TKI DIY Sumbang Devisa Rp 325 M per Tahun

Editor: Ivan Aditya

SLEMAN, KRJOGJA.com – Balai Pelayanan Penempatan dan Perlindungan Tenaga Kerja Indonesia (BP3TKI) DIY memberikan penghargaan kepada Pekerja Migran Indonesia (PMI) Purna atau mantan TKI yang berhasil mengembangkan wirausaha di daerah asalnya. Tiap tahunnya TKI asal DIY menyumbang devisa atau remitansi sebesar Rp 325 miliar per tahun.

Kepala BP3TKI DIY Suparjo SH menuturkan setiap tahunnya DIY mengirimkan sekitar 1.500 TKI ke luar negeri. Seluruhnya bekerja di sektor formal dengan posisi terbanyak bekerja di sektor industri, manufaktur dan perkebunan yang tersebar di 53 negara. “Dari lima kota dan kabupaten, mantan TKI yang berhasil terbanyak ada di Bantul dan Kulonprogo,” katanya.

Baca juga :

Masa Pancaroba, BPBD Sleman Gandeng Desa Tangguh Bencana
Monyet Ekor Panjang Mulai Masuk Permukiman Warga Gunungkidul

Ditambahkannya para TKI purna ini memiliki sembilan paguyuban wirausaha dengan 400 anggota. Dari paguyuban itu sudah dapat menyerap 1.500 tenaga kerja dengan omzet mencapai Rp 3,5 miliar. Adapun kebanyakan mereka bergerak dalam bidang pengelolaan desa wisata, restoran, kuliner dan perajin.

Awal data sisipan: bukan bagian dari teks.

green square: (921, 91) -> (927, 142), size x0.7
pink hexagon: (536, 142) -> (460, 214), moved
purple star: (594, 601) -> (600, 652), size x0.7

“Yang menjadi masalah saat ini pekerja migran biasanya setelah lama bekerja di luar negeri enggan pulang ke daerahnya karena takut tidak bisa mendapatkan uang. Makanya kami memberikan pelatihan termasuk pemasaran bekerja sama dengan perguruan tinggi seperti Universitas Ahmad Dahlan,” tambahnya.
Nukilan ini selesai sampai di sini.